Implementation Details: The dimension label system integrates with the component-aware display logic. When images are stacked along dimensions (component mode = STACK), the system:

  1. Collects unique values for each stacked component from component metadata

  2. Stores label mappings in the viewer server instance

  3. Connects viewer.dims.events.current_step to an update handler

  4. Updates viewer.text_overlay.text with current dimension labels

This provides immediate visual feedback about which well, channel, or other component is currently displayed without requiring users to correlate numeric indices with metadata tables.

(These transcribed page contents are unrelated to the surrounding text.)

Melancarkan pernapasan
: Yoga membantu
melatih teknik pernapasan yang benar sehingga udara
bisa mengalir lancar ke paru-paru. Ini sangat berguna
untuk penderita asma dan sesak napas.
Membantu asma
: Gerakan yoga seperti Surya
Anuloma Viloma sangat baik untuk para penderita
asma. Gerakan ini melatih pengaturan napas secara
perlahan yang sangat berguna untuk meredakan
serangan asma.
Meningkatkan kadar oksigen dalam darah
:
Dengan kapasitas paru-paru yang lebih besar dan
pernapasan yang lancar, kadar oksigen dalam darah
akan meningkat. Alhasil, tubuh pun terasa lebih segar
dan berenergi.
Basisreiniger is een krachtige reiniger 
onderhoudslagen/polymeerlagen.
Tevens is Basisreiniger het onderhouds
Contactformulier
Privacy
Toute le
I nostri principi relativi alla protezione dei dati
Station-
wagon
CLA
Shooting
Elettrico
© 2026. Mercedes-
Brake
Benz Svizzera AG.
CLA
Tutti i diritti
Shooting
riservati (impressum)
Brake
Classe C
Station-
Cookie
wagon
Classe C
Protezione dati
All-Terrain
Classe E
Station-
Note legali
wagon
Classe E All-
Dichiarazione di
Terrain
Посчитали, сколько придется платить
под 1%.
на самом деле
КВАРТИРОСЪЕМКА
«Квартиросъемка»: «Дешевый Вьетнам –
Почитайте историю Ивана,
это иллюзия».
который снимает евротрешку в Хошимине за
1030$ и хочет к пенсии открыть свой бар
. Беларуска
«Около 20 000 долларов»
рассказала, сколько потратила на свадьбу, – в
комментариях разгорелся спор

Future Enhancement: The system is designed to support rich well labels (A01, B03, etc.) when microscope handler metadata is passed through the streaming protocol. Current implementation uses “Well N” format as a baseline.

Architecture Benefits: The napari streaming system provides real-time visualization without compromising pipeline performance, intelligent data filtering to show only relevant outputs, persistent viewer management for efficient resource usage across multiple pipeline runs, and automatic dimension labeling for improved usability.